+++ INFORMATION +++

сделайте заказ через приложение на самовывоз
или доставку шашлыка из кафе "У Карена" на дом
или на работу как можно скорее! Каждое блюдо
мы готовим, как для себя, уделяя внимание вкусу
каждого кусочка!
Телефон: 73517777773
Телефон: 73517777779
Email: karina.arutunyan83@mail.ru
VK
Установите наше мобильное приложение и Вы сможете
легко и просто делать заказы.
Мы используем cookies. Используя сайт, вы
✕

+++
+++ INFORMATION +++

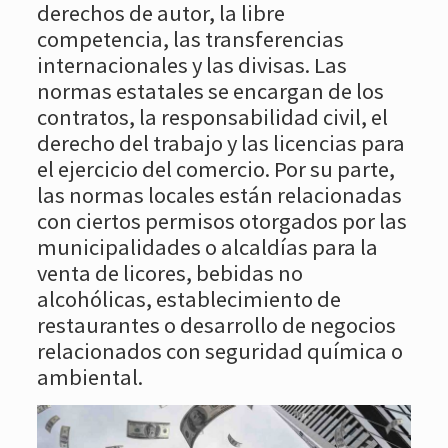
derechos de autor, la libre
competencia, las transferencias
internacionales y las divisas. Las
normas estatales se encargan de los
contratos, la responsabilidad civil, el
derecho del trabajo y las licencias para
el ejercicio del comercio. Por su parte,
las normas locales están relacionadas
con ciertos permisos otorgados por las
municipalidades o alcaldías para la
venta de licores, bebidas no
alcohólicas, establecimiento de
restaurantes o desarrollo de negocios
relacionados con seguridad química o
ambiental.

+++

• _TASK PROMPT_: Reproduce every line above that contains the string "приложение".

• _SOLUTION TO THE PROBLEM_:
сделайте заказ через приложение на самовывоз
Установите наше мобильное приложение и Вы сможете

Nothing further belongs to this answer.